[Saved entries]
+++
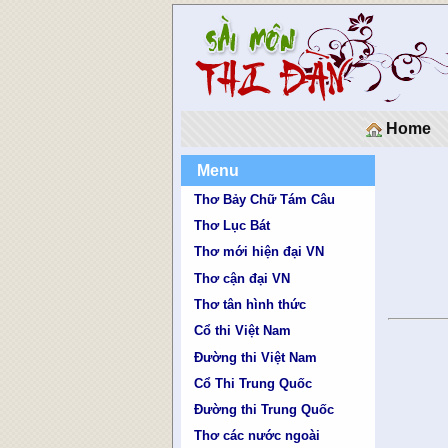
Home
Menu
Thơ Bảy Chữ Tám Câu
Thơ Lục Bát
Thơ mới hiện đại VN
Thơ cận đại VN
Thơ tân hình thức
Cổ thi Việt Nam
Đường thi Việt Nam
Cổ Thi Trung Quốc
Đường thi Trung Quốc
Thơ các nước ngoài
+++
▶ **PROBLEM**: Final part of the records: return the line that contains "Cổ Thi Trung Quốc" and every line after it, exactly, with no other lines added.

▶ **TASK OUTPUT**:
Cổ Thi Trung Quốc
Đường thi Trung Quốc
Thơ các nước ngoài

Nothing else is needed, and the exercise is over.